It is so easy, even i can prove it. $3xyz(x+y+z)\le (xy+yz+zx)^2\le (x^2+y^2+z^2)^2=1$

0≤(a-b)^2+(b-c)^2+(c-a)^2 therefore ab+bc+ca ≤ a^2+b^2+c^2.hence 3(ab+bc+ca) ≤ (a+b+c)^2 if a=xy , b=yz , c=zx 3xyz(x+y+z) ≤ (xy+yz+zx)^2 ≤ (x^2+y^2+z^2)^2 = 1

To #2: 　　Sorry but I am not quite familiar with the inequality you use. Would you mind explaining how to get '$ 3xyz(x+y+z)\le (xy+yz+zx)^{2}$'? 　　I get it by: 　　　　$3(1/xy+1/yz+1/zx)\le (1/x+1/y+1/z)^2$ 　　　　$ \Leftarrow 1/xy+1/yz+1/zx\le 1/x^2+1/y^2+1/z^2$ To #3: 　　Sorry but I am puzzled with the 'hence' you use at line3 because $3(a^2+b^2+c^2)\ge(a+b+c)^2$.

Hi! tuarek just added $2(ab+bc+ca)$ to the both sides of his inequality,i think the "hence" is clear now!

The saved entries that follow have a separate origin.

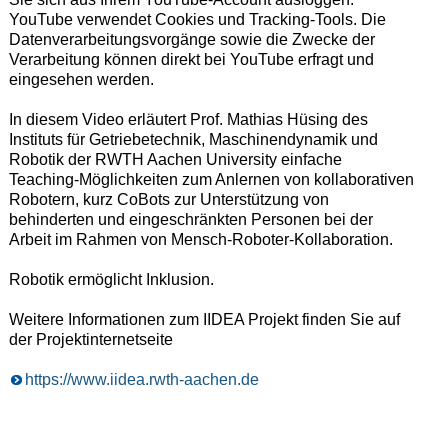
YouTube verwendet Cookies und Tracking-Tools. Die
Datenverarbeitungsvorgänge sowie die Zwecke der
Verarbeitung können direkt bei YouTube erfragt und
eingesehen werden.
In diesem Video erläutert Prof. Mathias Hüsing des
Instituts für Getriebetechnik, Maschinendynamik und
Robotik der RWTH Aachen University einfache
Teaching-Möglichkeiten zum Anlernen von kollaborativen
Robotern, kurz CoBots zur Unterstützung von
behinderten und eingeschränkten Personen bei der
Arbeit im Rahmen von Mensch-Roboter-Kollaboration.
Robotik ermöglicht Inklusion.
Weitere Informationen zum IIDEA Projekt finden Sie auf
der Projektinternetseite
https://www.iidea.rwth-aachen.de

ArrowRowe wrote: To #2: 　　Sorry but I am not quite familiar with the inequality you use. Would you mind explaining how to get '$ 3xyz(x+y+z)\le (xy+yz+zx)^{2}$'?. that's a known inequality. by substituting $xy=a, yz=b, zx=c$, you can easily show the inequality is equivalent to $3(ab+bc+ca)\le (a+b+c)^2$ which is easy

Oh please forgive me... Thanks a lot for your patience!

$ 3(x^{2}+y^{2}+z^{2})>=(x+y+z)^{2}) $ $ (x+y+z)^{3}>=27(xyz)$